Mumbai: Over-the-top (OTT) content market in India is at an inflection point in India, as per the latest report by The Boston Consulting Group titled ‘Entertainment Goes Online’.
The report pegs the Indian OTT market to reach $5bn in size by 2023. This growth is being driven by rising affluence, increase in penetration of data into rural markets and adoption across demographic segments including women and older generations.
The ‘Entertainment Goes Online’ report is based on a first -of-its-kind consumer survey that seeks to understand consumers’ motivations in adopting OTT content over other conventional modes of content delivery. Survey results showed that there is a room for many types of OTT models such as SVOD (subscription-based platforms), AVOD (advertising-based platforms) and TVOD (transaction-based platforms) to succeed in the market.
“Majority of India has a single TV per household. Affordable data has created an alternate medium where consumers, for the first time, can tap into content basis individual preference at a time and space convenient for them. Whilst the current market operates with a largely advertising paid content paradigm, consumers are not averse to paying for convenient content access that OTT unlocks,” said Kanchan Samtani, Partner & Director, The Boston Consulting Group. Affluence and wide variety of content being developed for OTT market including diversity in genres and language gives OTT market a favorable edge over it traditional counterparts.
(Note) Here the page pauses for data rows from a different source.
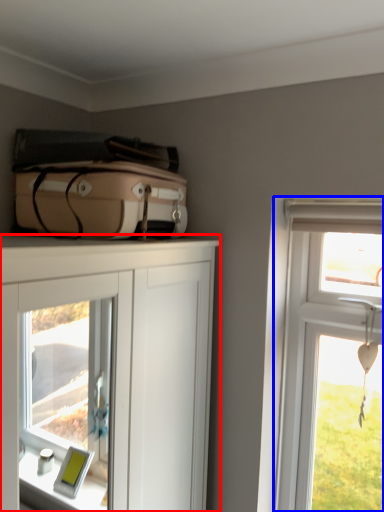 Question: Which object is further to the camera taking this photo, cabinetry (highlighted by a red box) or window (highlighted by a blue box)?

Choices:
 (A) cabinetry
 (B) window

Answer: (B) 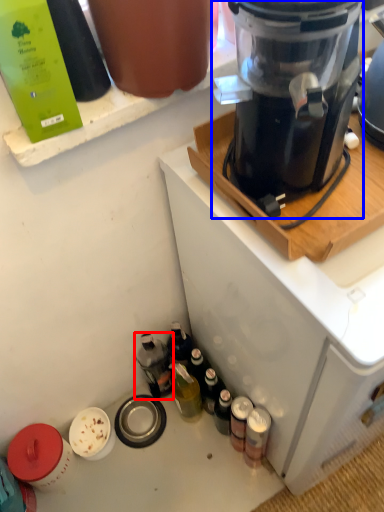 Question: Which point is further to the camera, bottle (highlighted by a red box) or blender (highlighted by a blue box)?

Choices:
 (A) bottle
 (B) blender

Answer: (A) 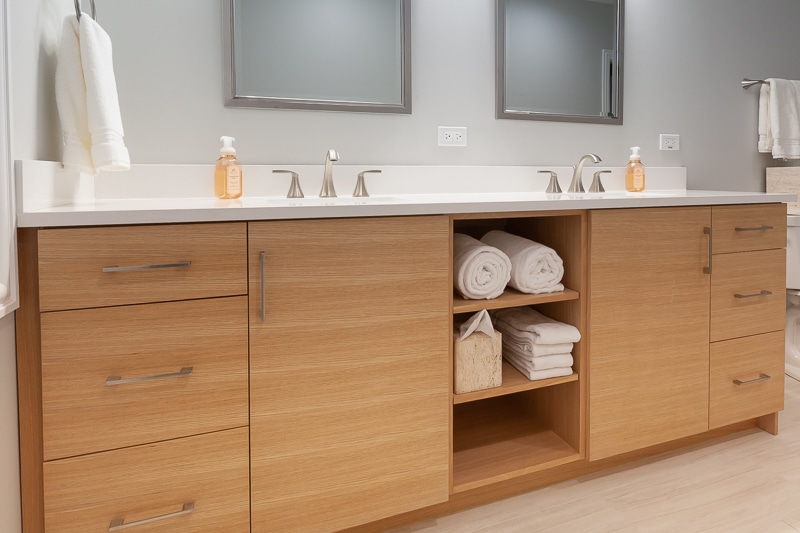 Locate an element on the screen. The height and width of the screenshot is (533, 800). left mirror is located at coordinates (330, 60). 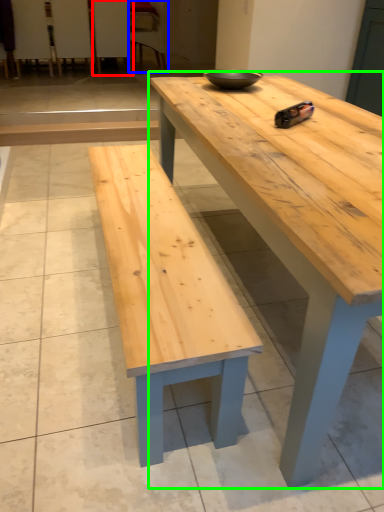 Question: Which is farther away from chair (highlighted by a red box)? chair (highlighted by a blue box) or coffee table (highlighted by a green box)?

Choices:
 (A) chair
 (B) coffee table

Answer: (B) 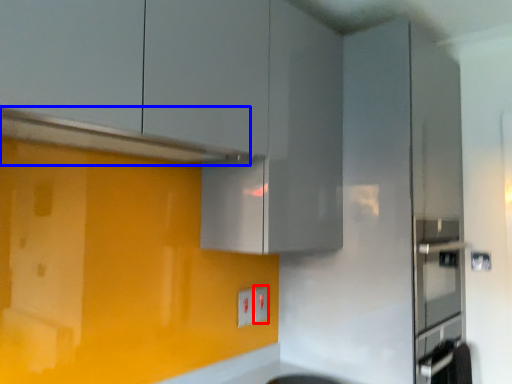 Question: Among these objects, which one is nearest to the camera, electric outlet (highlighted by a red box) or exhaust hood (highlighted by a blue box)?

Choices:
 (A) electric outlet
 (B) exhaust hood

Answer: (B) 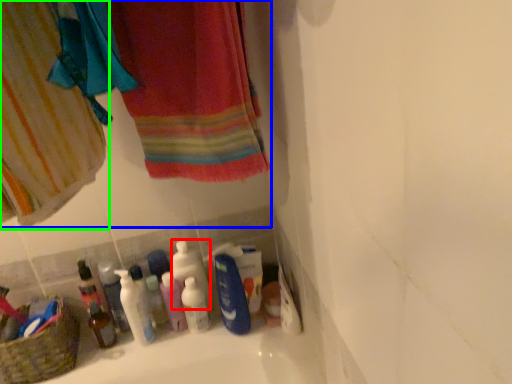 Question: Based on their relative distances, which object is nearer to cleaning product (highlighted by a red box)? Choose from laundry (highlighted by a blue box) and curtain (highlighted by a green box).

Choices:
 (A) laundry
 (B) curtain

Answer: (A) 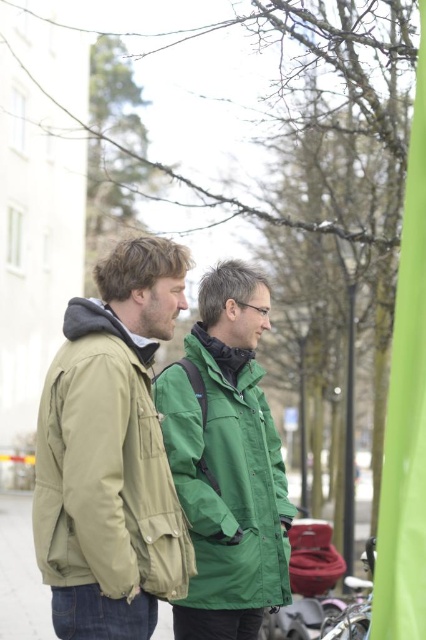 You are a photographer trying to capture a shot of both the olive green jacket at left and the green matte jacket at center. Since you want them both in the frame, which direction should you move your camera to include both?

You should move your camera to the left to include both the olive green jacket at left and the green matte jacket at center because the olive green jacket at left is positioned to the left of the green matte jacket at center.

You are standing on the sidewalk and see the matte green jacket at center. If you want to reach it in 3 seconds, what is the minimum speed you need to move towards it?

The matte green jacket at center is 11.77 feet away from viewer. To reach it in 3 seconds, you need to move at a minimum speed of approximately 3.92 feet per second.

You are a tailor measuring jackets for a fitting session. You have a customer who wants to know which jacket between the matte green jacket at center and the olive green jacket at left is narrower. Which one should you recommend?

The matte green jacket at center is narrower than the olive green jacket at left, so you should recommend the matte green jacket at center.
The study identified three archetypes of customers in the Indian market, 1) traditionalists – who primarily consume on other than OTT platforms, 2) OTT Experimenter – who has significant consumption on both conventional and OTT platforms 3) Early Adopter – whose primary consumption occurs on OTT platforms. While early adopters are still a more urban phenomenon, going forward it will be more equally distributed.
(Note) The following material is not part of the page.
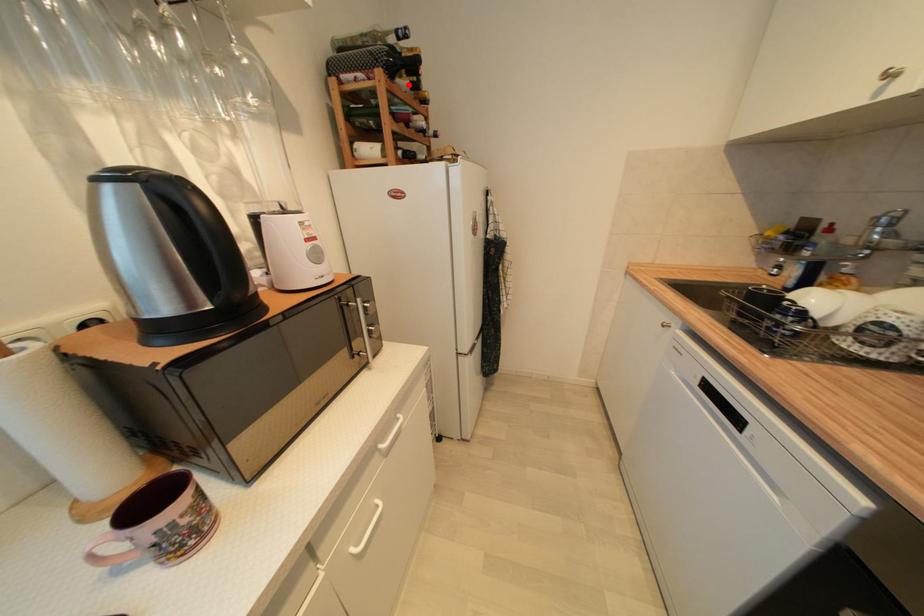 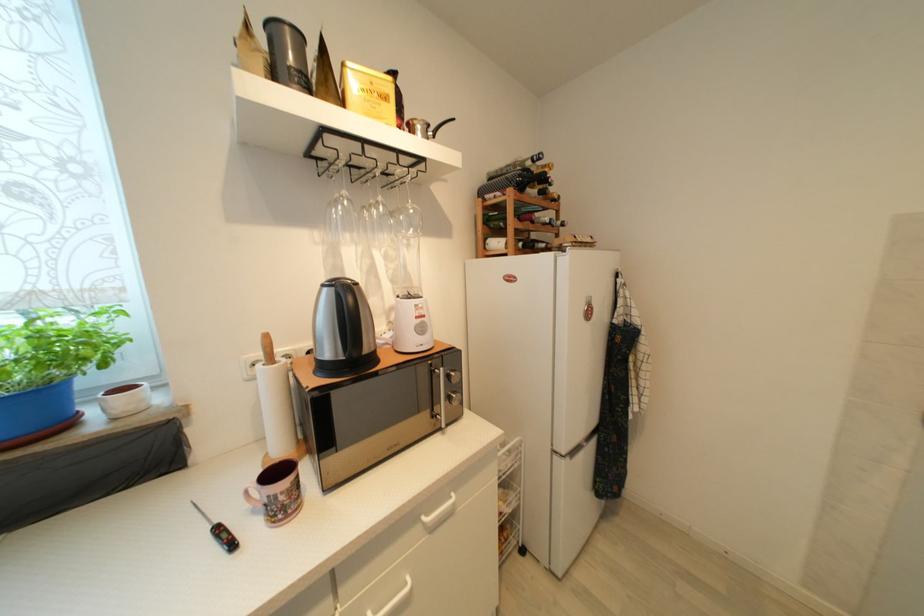 In the second image, find the point that corresponds to the highlighted location in the first image.

(538, 193)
48% of India’s internet users (~650 million by 2023) are expected to be from rural areas. With development of regional content by various players, the rural market is poised to become a significantly large opportunity for players. OTT is riding the wave of increased data consumption and internet access in rural India, has opened a new distribution channel that is viable for regional and niche content.
Indian content including music, Bollywood content and cricket have large following in the Indian diaspora also. OTT Players with Indian content have potential to tap into this market too. “While the NRI content market is huge and demonstrates willingness to pay, it is not only dominated by cricket – Bollywood music and films are very significant. With their large content libraries, Indian OTT players are sitting on a metaphorical gold mine to serve this increasingly important customer base”, said Gaurav Jindal, Principal, The Boston Consulting Group.
“One of the key insights of our consumer work was that, while OTTs rely on top-notch hero content to attract consumers to the platform, the stickiness of these consumers is not very high unless accompanied by ways in which they engage more deeply with the platform and is associated with strong marketing efforts,” said Kanchan Samtani when discussing the subscriber acquisition and retention strategy of various OTT platforms.
While Indian OTT players have taken many steps to capture the market, there is a lot that needs to be done before, Indian OTT market achieves the same penetration and maturity as its western counterparts.
While traditional media continues to be the media of choice for consumers with an overall share of 84 percent, India is seeing an increase in the share of digital in media consumption. This will most likely influence the impact and growth of digital advertising as well. Overall, it is estimated that 16 percent of media consumption in India is already on digital media. Relative to developed countries, India is lagging. However, for the Indian youth, already 25 percent of media consumption is digital (as shown in Exhibit 4). This indicates that the growth in India is likely to catch up.